**Data records**:
※
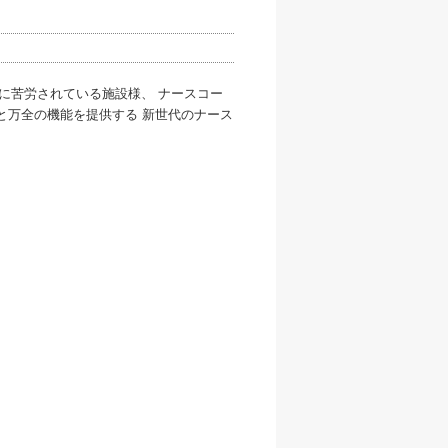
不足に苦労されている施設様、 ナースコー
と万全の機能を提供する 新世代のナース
※
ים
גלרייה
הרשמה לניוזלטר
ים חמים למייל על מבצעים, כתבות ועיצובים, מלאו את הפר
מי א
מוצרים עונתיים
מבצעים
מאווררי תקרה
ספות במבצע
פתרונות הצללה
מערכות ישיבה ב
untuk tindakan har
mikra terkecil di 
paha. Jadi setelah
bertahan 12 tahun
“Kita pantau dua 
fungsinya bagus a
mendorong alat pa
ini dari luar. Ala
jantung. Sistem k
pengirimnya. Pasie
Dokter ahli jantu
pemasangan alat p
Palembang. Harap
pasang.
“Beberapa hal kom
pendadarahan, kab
※
**Exercise instructions**:
Above are records; repeat only the lines starting at the line with "מאווררי תקרה" and ending at the line with "pendadarahan, kab", exactly as they appear, both included.

**Result of the task**:
מאווררי תקרה
ספות במבצע
פתרונות הצללה
מערכות ישיבה ב
untuk tindakan har
mikra terkecil di 
paha. Jadi setelah
bertahan 12 tahun
“Kita pantau dua 
fungsinya bagus a
mendorong alat pa
ini dari luar. Ala
jantung. Sistem k
pengirimnya. Pasie
Dokter ahli jantu
pemasangan alat p
Palembang. Harap
pasang.
“Beberapa hal kom
pendadarahan, kab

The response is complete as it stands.